If we succeed in getting more children into school, this will lead to several positive factors. It will expand the job market and stabilize the economy for both individuals and the state. We also see that the forward-looking demographic model of population growth is stabilized. This automatically contributes to lifting the population out of poverty and into a stable working class. By maintaining the forward-looking demographic model of population growth, birth rates and death rates will also stabilize. This happens because poor families tend to have more children. This occurs, in part, because the poorest families need children to contribute to the family economy. Another important reason for women to participate in education is that they should be treated as free citizens on equal terms with men, where women, like men, should have the opportunity to support themselves and their families.
Throughout my upbringing, I have traveled to various parts of the world where the opportunities for education have been quite diverse. I have met several gifted young women whose dreams of education have been suppressed. For instance, I traveled to Brazil in February 2020. Here, I connected with several families living on the streets and in favelas. There was a stark difference between economically privileged and poor families. Poverty is widespread in Brazil, and school spots are scarce among the very poorest. In connection with choosing my cause, it is important to mention that my parents have shown throughout my life how significant the difference can be in the future if one is granted the opportunity to educate themselves. In the Western world, education is an obvious privilege available to most who strive for it. In developing countries, this privilege is not given to just anyone, and certainly not women. As my mother often says, «You can lose everything you own, but not your education.» These words convey the importance of a solid foundation of education for women, which needs to be developed to guide the next generation, no matter where they live in the world.
Another issue that is close to my heart is taking up the fight against human trafficking. Human trafficking is a grave issue affecting millions across the globe. According to estimates, around 25 million people are trapped in modern-day slavery, forced into labor, or subjected to sexual exploitation. This shadowy trade preys on vulnerable populations, exploiting disparities in economic opportunities, political instability, and lack of education. The insidious nature of human trafficking knows no borders, making it a pressing global concern that demands collective action.
A key factor perpetuating human trafficking is the lack of accessible education, particularly in regions prone to trafficking. Limited educational opportunities exacerbate poverty and vulnerability, leaving individuals susceptible to traffickers promising better lives. By providing better education, especially for girls and women, we can disrupt this vicious cycle.

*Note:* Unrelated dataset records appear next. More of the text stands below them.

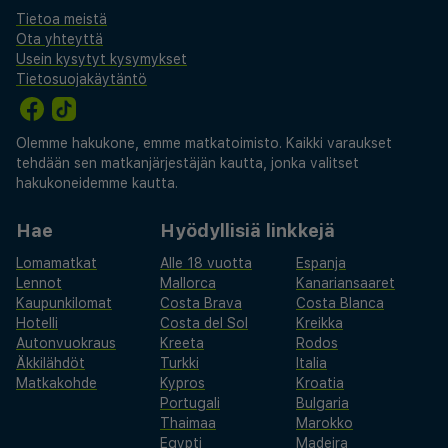
Tietoa meistä
Ota yhteyttä
Usein kysytyt kysymykset
Tietosuojakäytäntö
Olemme hakukone, emme matkatoimisto. Kaikki varaukset
tehdään sen matkanjärjestäjän kautta, jonka valitset
hakukoneidemme kautta.
Hae
Hyödyllisiä linkkejä
Lomamatkat
Alle 18 vuotta
Espanja
Lennot
Mallorca
Kanariansaaret
Kaupunkilomat
Costa Brava
Costa Blanca
Hotelli
Costa del Sol
Kreikka
Autonvuokraus
Kreeta
Rodos
Äkkilähdöt
Turkki
Italia
Matkakohde
Kypros
Kroatia
Portugali
Bulgaria
Thaimaa
Marokko
Egypti
Madeira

Education empowers individuals with knowledge, critical thinking skills, and self-confidence, making them less likely to fall victim to traffickers’ deceptive schemes. Moreover, educated communities are more equipped to recognize signs of trafficking and raise awareness, fostering an environment where such criminal activities are less likely to thrive. In this way, investing in education becomes a powerful tool in the fight against human trafficking, driving progress toward a safer and more equitable world for all.